Figure 6—figure supplement 1.. Affinity purification of PfGDPD-HA.

Affinity purification of PfGDPD-HA from GDPD:loxPint:HA and GDPD-null parasites. (A) SDS-PAGE stained with Coomassie blue showing saponin lysate, the bound and supernatant fractions. Arrow points to the band only present in mock-treated GDPD:loxPint:HA parasites. (B) Western blot with anti-HA antibody showing abundance of GDPD-HA in mock-treated GDPD:loxPint:HA, residual levels in RAP-treated GDPD:loxPint:HA and absence in GDPD-null clonal parasites.

Figure 6—figure supplement 2.. In silico substrate docking in PfGDPD model.

(A) Structural conservation of PfGDPD active site residues and the Mg²⁺ binding site. The AlphaFold model of PfGDPD (AF-Q8IM31; shown as a light grey cartoon) indicates structural conservation of the active site residues and the metal ion binding site (coloured sticks) when superimposed onto its closest structural analogue, the magnesium-dependent marine phosphodiesterases KOD1 from Thermococcus kodarensis (4OEC, rmsd = 1.63 Å; tinted purple cartoon). (B) In silico docking and simulation of substrate specificity of PfGDPD. GPC is shown as a stick (C in pink, N in blue, P in orange, O in red), docked into the active site of PfGDPD (unitless ICM-Pro score –10). The GPC phosphate group is found in the vicinity of the active site residues His29 and His78 and the Mg²⁺ metal ion. ICM docking scores were low (around –10) possibly due to non-optimum side chain conformations in the active site pocket residues of the rigid PfGDPD receptor AlphaFold model. Docking of G3P, GPC, glycerophosphoethanolamine (GPE) and glycerophosphoserine (GPS) were successful with a preference for G3P, GPC, and GPE. As expected, docking with lysoPC (16:0) did not perform well suggesting a low preference for PfGDPD. These results suggest that PfGDPD has a substrate preference for GPC and GPE, but activity against GPS cannot be ruled out. (C) Orthology analysis of GDPD catalytic domain-containing proteins across all apicomplexan parasites and their chromerid ancestors reveals four distinct ortholog groups. Four ortholog groups can be identified within apicomplexan parasites and their algal ancestors (Chromera and Vitrella) with member orthologous genes present (black box) or absent (white box) in some organisms. Orthologs of PfGDPD (PF3D7_1406300) (OG6_139464) are found only the Haematozoan group of apicomplexan parasites (i.e. those possessing an intra-erythrocytic life cycle). Maximum likelihood phylogeny inferred from multiple sequence alignment and the protein domain information for the GDPD orthologs are shown (nodes with bootstrap values >80 are marked; domains: grey, GP-PDE domain; orange, signal peptide; green, transmembrane domain).

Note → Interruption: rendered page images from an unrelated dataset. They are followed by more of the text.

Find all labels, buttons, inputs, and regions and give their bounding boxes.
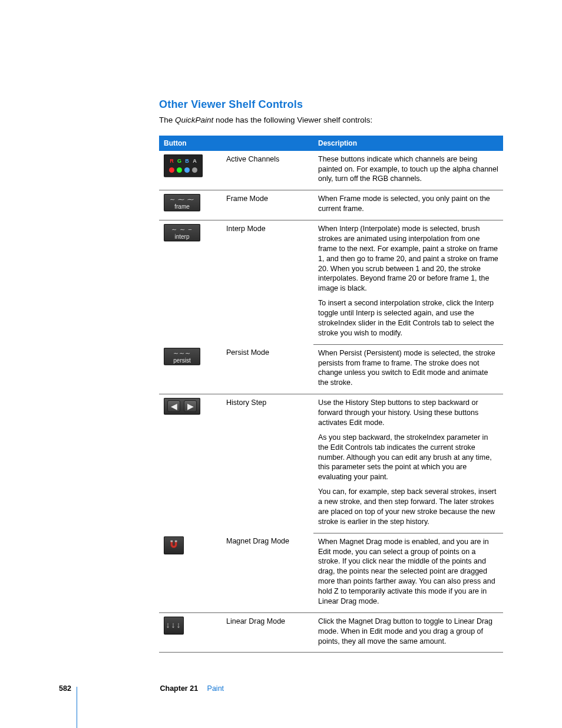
button-description: Use the History Step buttons to step bac… xyxy=(313,394,503,429)
active-channels-icon: RGBA xyxy=(164,154,203,177)
svg-rect-0 xyxy=(171,541,173,542)
col-header-description: Description xyxy=(313,136,503,151)
button-description: To insert a second interpolation stroke,… xyxy=(313,295,503,344)
button-description: When Interp (Interpolate) mode is select… xyxy=(313,220,503,295)
table-row: persist Persist Mode When Persist (Persi… xyxy=(159,344,503,394)
intro-text-prefix: The xyxy=(159,116,175,124)
button-description: Click the Magnet Drag button to toggle t… xyxy=(313,612,503,653)
button-name: Interp Mode xyxy=(222,220,313,345)
table-row: ↓↓↓ Linear Drag Mode Click the Magnet Dr… xyxy=(159,612,503,653)
table-row: ◀ ▶ History Step Use the History Step bu… xyxy=(159,394,503,429)
section-heading: Other Viewer Shelf Controls xyxy=(159,97,503,111)
button-description: When Frame mode is selected, you only pa… xyxy=(313,190,503,220)
history-back-icon: ◀ xyxy=(167,400,180,412)
history-step-icon: ◀ ▶ xyxy=(164,398,200,414)
left-margin-rule xyxy=(77,687,77,728)
table-row: RGBA Active Channels These buttons indic… xyxy=(159,151,503,190)
button-description: These buttons indicate which channels ar… xyxy=(313,151,503,190)
interp-mode-icon: interp xyxy=(164,224,200,241)
button-name: Linear Drag Mode xyxy=(222,612,313,653)
chapter-label: Chapter 21 xyxy=(160,684,198,693)
table-row: frame Frame Mode When Frame mode is sele… xyxy=(159,190,503,220)
history-forward-icon: ▶ xyxy=(184,400,197,412)
icon-caption: interp xyxy=(174,233,189,240)
icon-caption: frame xyxy=(174,203,190,210)
button-name: Magnet Drag Mode xyxy=(222,533,313,612)
controls-table: Button Description RGBA Active Channels … xyxy=(159,136,503,653)
linear-drag-icon: ↓↓↓ xyxy=(164,617,184,634)
frame-mode-icon: frame xyxy=(164,194,200,211)
magnet-drag-icon xyxy=(164,536,184,554)
svg-rect-1 xyxy=(175,541,177,542)
page: Other Viewer Shelf Controls The QuickPai… xyxy=(0,0,562,728)
button-description: When Magnet Drag mode is enabled, and yo… xyxy=(313,533,503,612)
col-header-button: Button xyxy=(159,136,313,151)
icon-caption: persist xyxy=(173,357,190,364)
button-description: As you step backward, the strokeIndex pa… xyxy=(313,429,503,483)
table-row: interp Interp Mode When Interp (Interpol… xyxy=(159,220,503,295)
page-footer: 582 Chapter 21 Paint xyxy=(59,684,503,694)
intro-text-suffix: node has the following Viewer shelf cont… xyxy=(213,116,372,124)
button-name: History Step xyxy=(222,394,313,533)
intro-em: QuickPaint xyxy=(175,116,213,124)
persist-mode-icon: persist xyxy=(164,348,200,365)
button-description: You can, for example, step back several … xyxy=(313,483,503,533)
intro-paragraph: The QuickPaint node has the following Vi… xyxy=(159,115,503,126)
button-name: Frame Mode xyxy=(222,190,313,220)
chapter-title: Paint xyxy=(207,684,224,693)
button-name: Persist Mode xyxy=(222,344,313,394)
button-name: Active Channels xyxy=(222,151,313,190)
button-description: When Persist (Persistent) mode is select… xyxy=(313,344,503,394)
table-row: Magnet Drag Mode When Magnet Drag mode i… xyxy=(159,533,503,612)
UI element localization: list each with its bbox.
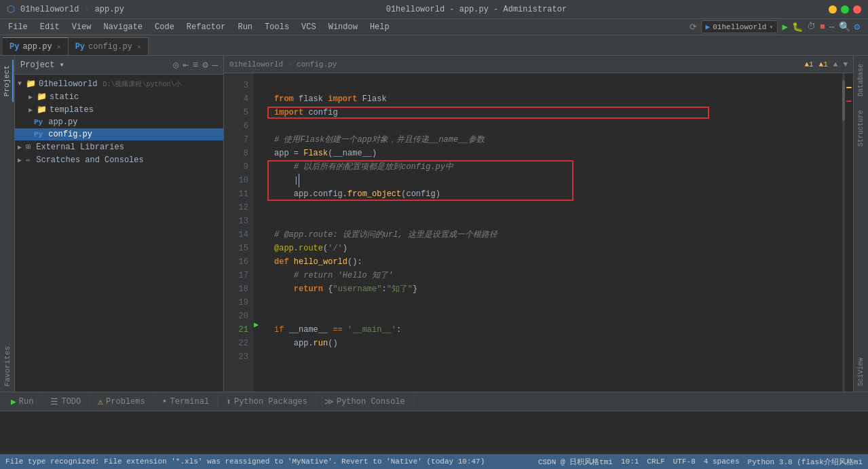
menu-run[interactable]: Run: [232, 21, 258, 33]
settings-panel-icon[interactable]: ⚙: [202, 59, 208, 71]
python-console-tab-label: Python Console: [337, 397, 405, 407]
collapse-icon[interactable]: ⇤: [183, 59, 188, 71]
menu-file[interactable]: File: [3, 21, 33, 33]
nav-down[interactable]: ▼: [843, 60, 848, 69]
code-line-11: app.config. from_object (config): [267, 187, 845, 201]
status-interpreter[interactable]: Python 3.8 (flask介绍风格mi: [748, 457, 863, 467]
code-content[interactable]: from flask import Flask import config: [267, 73, 845, 392]
code-container: 3 4 5 6 7 8 9 10 11 12 13 14 15 16 17 18: [224, 73, 853, 392]
title-project: 01helloworld: [20, 5, 79, 14]
tab-close-config-py[interactable]: ✕: [137, 43, 141, 51]
status-encoding[interactable]: UTF-8: [673, 457, 696, 466]
bottom-tab-todo[interactable]: ☰ TODO: [42, 392, 90, 411]
tree-item-config-py[interactable]: Py config.py: [15, 128, 223, 140]
title-bar: ⬡ 01helloworld › app.py 01helloworld - a…: [0, 0, 868, 19]
tab-close-app-py[interactable]: ✕: [57, 43, 61, 51]
bottom-tab-run[interactable]: ▶ Run: [3, 392, 42, 411]
line-num-8: 8: [224, 147, 254, 160]
run-config-selector[interactable]: ▶ 01helloworld ▾: [701, 20, 778, 33]
python-console-tab-icon: ≫: [324, 396, 334, 407]
sidebar-tab-sciview[interactable]: SciView: [856, 352, 866, 392]
settings-icon[interactable]: ⚙: [854, 21, 860, 33]
tab-icon-config-py: Py: [75, 42, 85, 52]
hide-icon[interactable]: —: [212, 60, 218, 71]
locate-icon[interactable]: ◎: [173, 59, 178, 71]
scroll-gutter: [845, 73, 853, 392]
nav-up[interactable]: ▲: [833, 60, 838, 69]
bottom-content: [0, 411, 868, 454]
code-line-4: from flask import Flask: [267, 92, 845, 106]
status-position[interactable]: 10:1: [621, 457, 639, 466]
chevron-templates: ▶: [29, 106, 33, 114]
debug-icon[interactable]: 🐛: [792, 22, 803, 33]
menu-edit[interactable]: Edit: [35, 21, 65, 33]
line-num-5: 5: [224, 106, 254, 119]
bottom-tab-bar: ▶ Run ☰ TODO ⚠ Problems ▪ Terminal ⬆ Pyt…: [0, 392, 868, 411]
line-num-22: 22: [224, 337, 254, 350]
app-py-label: app.py: [48, 117, 77, 127]
bottom-tab-python-console[interactable]: ≫ Python Console: [316, 392, 414, 411]
scrollbar-thumb[interactable]: [842, 80, 845, 121]
bottom-tab-python-packages[interactable]: ⬆ Python Packages: [218, 392, 316, 411]
run-tab-label: Run: [19, 397, 34, 407]
code-editor[interactable]: 3 4 5 6 7 8 9 10 11 12 13 14 15 16 17 18: [224, 73, 853, 392]
tree-item-ext-libs[interactable]: ▶ ⊞ External Libraries: [15, 140, 223, 153]
menu-navigate[interactable]: Navigate: [98, 21, 148, 33]
sidebar-tab-project[interactable]: Project: [1, 60, 14, 102]
line-numbers: 3 4 5 6 7 8 9 10 11 12 13 14 15 16 17 18: [224, 73, 254, 392]
chevron-ext-libs: ▶: [18, 143, 22, 151]
status-bar: File type recognized: File extension '*.…: [0, 454, 868, 469]
expand-icon[interactable]: ≡: [193, 60, 198, 71]
menu-refactor[interactable]: Refactor: [181, 21, 231, 33]
code-line-5: import config: [267, 106, 845, 119]
root-folder-icon: 📁: [26, 79, 36, 89]
stop-icon[interactable]: ■: [820, 22, 825, 32]
project-icon: ⬡: [7, 3, 15, 15]
menu-tools[interactable]: Tools: [259, 21, 295, 33]
tree-item-app-py[interactable]: Py app.py: [15, 116, 223, 128]
close-button[interactable]: [853, 5, 861, 14]
project-dropdown-label[interactable]: Project ▾: [20, 60, 64, 70]
run-icon[interactable]: ▶: [782, 21, 787, 33]
python-packages-tab-icon: ⬆: [226, 396, 231, 407]
line-num-12: 12: [224, 201, 254, 214]
code-line-9: # 以后所有的配置项都是放到config.py中: [267, 160, 845, 174]
error-marker-1: [846, 100, 852, 102]
title-sep: ›: [84, 5, 89, 14]
run-indicator-line21: ▶: [254, 318, 267, 331]
tree-item-templates[interactable]: ▶ 📁 templates: [15, 103, 223, 116]
tree-item-static[interactable]: ▶ 📁 static: [15, 90, 223, 103]
tab-app-py[interactable]: Py app.py ✕: [3, 37, 69, 55]
scrollbar-track[interactable]: [842, 73, 845, 392]
maximize-button[interactable]: [841, 5, 849, 14]
bottom-tab-problems[interactable]: ⚠ Problems: [90, 392, 153, 411]
menu-vcs[interactable]: VCS: [296, 21, 322, 33]
title-bar-right: [829, 5, 861, 14]
warning-badge: ▲1: [804, 60, 813, 69]
code-line-3: [267, 79, 845, 92]
code-line-19: [267, 296, 845, 309]
todo-tab-icon: ☰: [50, 396, 58, 407]
status-indent[interactable]: 4 spaces: [704, 457, 740, 466]
bottom-tab-terminal[interactable]: ▪ Terminal: [154, 392, 218, 411]
status-line-ending[interactable]: CRLF: [647, 457, 664, 466]
line-num-11: 11: [224, 187, 254, 201]
line-num-6: 6: [224, 119, 254, 133]
minimize-button[interactable]: [829, 5, 837, 14]
more-icon[interactable]: ⋯: [829, 22, 835, 33]
project-panel-header: Project ▾ ◎ ⇤ ≡ ⚙ —: [15, 56, 223, 75]
sidebar-tab-structure[interactable]: Structure: [856, 105, 866, 152]
sidebar-tab-favorites[interactable]: Favorites: [2, 341, 13, 392]
menu-help[interactable]: Help: [364, 21, 395, 33]
editor-area: 01helloworld › config.py ▲1 ▲1 ▲ ▼ 3 4 5…: [224, 56, 853, 392]
sidebar-tab-database[interactable]: Database: [856, 58, 866, 102]
coverage-icon[interactable]: ⏱: [807, 22, 816, 32]
menu-window[interactable]: Window: [323, 21, 363, 33]
tree-item-root[interactable]: ▼ 📁 01helloworld D:\视频课程\python\小: [15, 77, 223, 90]
search-icon[interactable]: 🔍: [839, 21, 850, 33]
menu-view[interactable]: View: [67, 21, 97, 33]
tab-config-py[interactable]: Py config.py ✕: [69, 37, 149, 55]
menu-code[interactable]: Code: [149, 21, 180, 33]
tree-item-scratches[interactable]: ▶ ✏ Scratches and Consoles: [15, 153, 223, 166]
file-tree: ▼ 📁 01helloworld D:\视频课程\python\小 ▶ 📁 st…: [15, 75, 223, 392]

Figure 7.. Ablation of GDPD expression does not induce sexual differentiation.

(A) Replication of mock- (solid line) and RAP-treated (dashed line) clonal line of GDPD:loxPint:HA_NF54 parasites over three erythrocytic cycles (error bars, ± SD). Data shown are averages from triplicate biological replicates using different blood sources. (B) Light microscopic images of Giemsa-stained GDPD:loxPint:HA_NF54 parasites at days 0, 2, 3 and 7 post treatment with conditioned media (-RAP+CM, known to induce sexual commitment), DMSO (-RAP) or rapamycin (+RAP). Gametocyte stages were apparent from day 6–7 in cultures treated with conditioned media while DMSO-treated cultures showed normal asexual stage progression and RAP-treated cultures showed development-stalled trophozoite stages from day 3. Images are representative of three independent treatments. Scale bar, 5 µm.

Figure 7—figure supplement 1.. Diagnostic PCR for successful integration in GDPD:loxPint:HA_NF54 line.

Diagnostic PCR showing correct integration of the pREP-GDPD modification plasmid in the PfGDPD locus in GDPD:loxPint:HA_NF54 parasites (clonal line D10). Primers used are denoted in Figure 2B.